し、しまった。…ぼくはゆうびんやだったんだ。ぼくは、あわててコンビニを出ました。

 また赤いスクーターを走らせ、おち葉はきをしているおじいさんに、だまってハガキを二まいわたしました。
 おじいさんはぼくをジロッとにらみました。そして、ほうきをもったまま、ハガキを見ました。
「あっ、ゆうびんやさん、こちらの一枚はうちのじゃないよ」
 おかしいな。あっ、そうだった。にんげんも、おなじ名まえの人がたくさんいるんだっけ。
「すみません」
 ハガキをうけとると、そういうつもりで、またニャーンといってしまいました。
 おじいさんが目をパチパチさせています。
 ウーッ、ワンワン!
 おじいさんの家の犬がぼくを見てほえました。ぼくのそばまでくると、ククンとにおいをかぎました。そして、ウーッとうなっています。
 ぼくは、あわててスクーターをツーッと走らせ、そこからはなれました。
 つぎに、黄色いキクの花がたくさんさいている家のまえにスクーターをとめました。
 ポストに手紙をいれようとすると、へいのむこうから、シャッとだいきらいな水がふってきました。ウーッとうなってやりました。
「あらあら、ゆうびんやさん、ごめんなさい」
 おばあさんが、ホースで花に水をやっていたのです。
 ぼくは、ブルブルブルッと顔をふるわせて水をはらいました。おばあさんは、ぬれたふうとうをうらがえしました。
「あら、さっちゃんからだわ。とおくにすんでいるまごなの。わたしの絵よ、ほら。ゆうびんやさん、ありがとう」
 めがねをかけたおばあさんの絵がかかれています。ぼくもうれしくなって、にっこりわらいました。
 ぼくはまた、スクーターを走らせました。
 いっけんの家のまえを、わかい男がいったりきたりしています。キョロキョロしてハーッとため息をつくと、家の中に入りました。入ったとおもったら、すぐにまた出てきました。

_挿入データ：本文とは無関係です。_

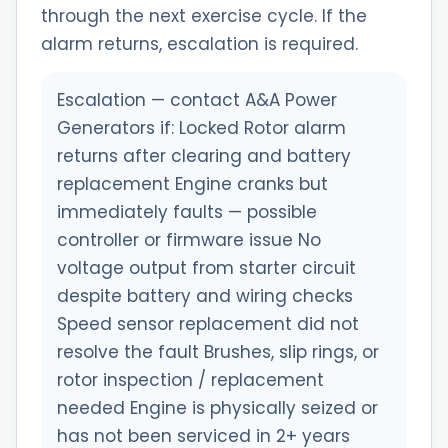
through the next exercise cycle. If the
alarm returns, escalation is required.
Escalation — contact A&A Power
Generators if: Locked Rotor alarm
returns after clearing and battery
replacement Engine cranks but
immediately faults — possible
controller or firmware issue No
voltage output from starter circuit
despite battery and wiring checks
Speed sensor replacement did not
resolve the fault Brushes, slip rings, or
rotor inspection / replacement
needed Engine is physically seized or
has not been serviced in 2+ years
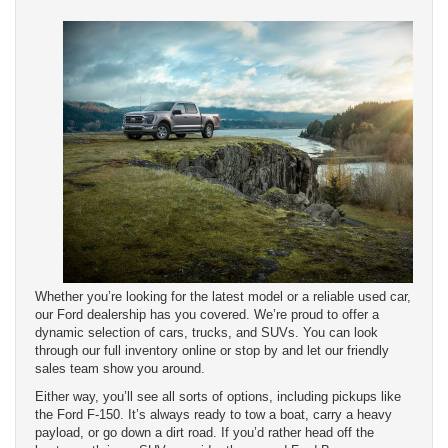
Whether you’re looking for the latest model or a reliable used car,
our Ford dealership has you covered. We’re proud to offer a
dynamic selection of cars, trucks, and SUVs. You can look
through our full inventory online or stop by and let our friendly
sales team show you around.
Either way, you’ll see all sorts of options, including pickups like
the Ford F-150. It’s always ready to tow a boat, carry a heavy
payload, or go down a dirt road. If you’d rather head off the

 もしかしたら、あの男は、あの家の中でなにか、わるいことをしているのかもしれません。こういうときはおまわりさんです。
 ぼくは、スクーターで交番へいそぎました。
「ゆうびんやさん、どうかしましたか?」
 こんなとき、ねこ語しか話せないなんて。
 こまったぼくは、じけんのほうこうをゆびさしました。にんげんのゆびは、こんなときべんりです。
「あっちでなにか、あったんですね」
 ぼくがうなずくと、おまわりさんはミニパトカーにのりました。
 ぼくのスクーターのあとからミニパトカーがやってきました。
 げんばにつくと、あの男はまだ、さっきと同じようにキョロキョロうろうろしています。
 パトカーをおりておまわりさんが、ききました。
「ちょっと、交番まできてもらおうか」
 その男は、きょとんとしています。おまわりさんは、その男をバトカーにのせようとしました。

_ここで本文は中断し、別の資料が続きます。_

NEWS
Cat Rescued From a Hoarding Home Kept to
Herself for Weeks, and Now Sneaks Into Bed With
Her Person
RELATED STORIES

「なんだよ。ぼくは、ゆうびんがくるのをまっていただけだよ。あっ、ゆうびんやさん」
 その男は、パトカーのうしろにかくれるようにスクーターにまたがっていた、ぼくをみつけました。
「佐藤けんたあてのゆうびんがきてるよね」
 ぼくはあわてて、はこをさがしました。
 すると、ありました。「佐藤けんた様」とたしかにかいてあります。
 その人は、それをビリッとやぶりました。
「やったーあ。合格だあ。しけんに合格したよ」
 その佐藤けんたくんは、ぼくの手をとると、くるくるまわりました。
「なんだ。じけんじゃなかったんだ」
 おまわりさんは、がっかりしたようにいいました。
「あれ。ゆうびんやさんの手……」
 佐藤けんたくんは、ぼくの手をとってじっと見ました。
「ずいぶん、毛ぶかい手だね。それにどうして、こんなにまるいの?」
 ぽくは、ニャッとさけんでしまいました。
 ぼくの手がねこの手にもどっていたのです。
 ぼくはあわててスクーターを走らせ、家にもどりました。
 ちょうど、ねこになったゆうびんやさんが目をさまし、まどの上でせのびしています。
(やあ、よくねた、よくねた。おかえり)
 ひとみにゆうびんやさんのぼくがうつっています。ゆうびんねこのぼくと、ゆうびんやさんのねこの目があいました。
 ぼくはいつものまどのところにいて、白い毛なみのペルシャねこにもどっていました。
「ゆっくり休ませてもらったよ」
 ゆうびんやさんは、ぼくにバイバイすると、スクーターを走らせて行ってしまいました。
 このまどのむこうには、たのしいことやびっくりすることが、いっぱいです。
 またわらってみようとしましたが、ねこにもどったぼくは、わらえませんでした。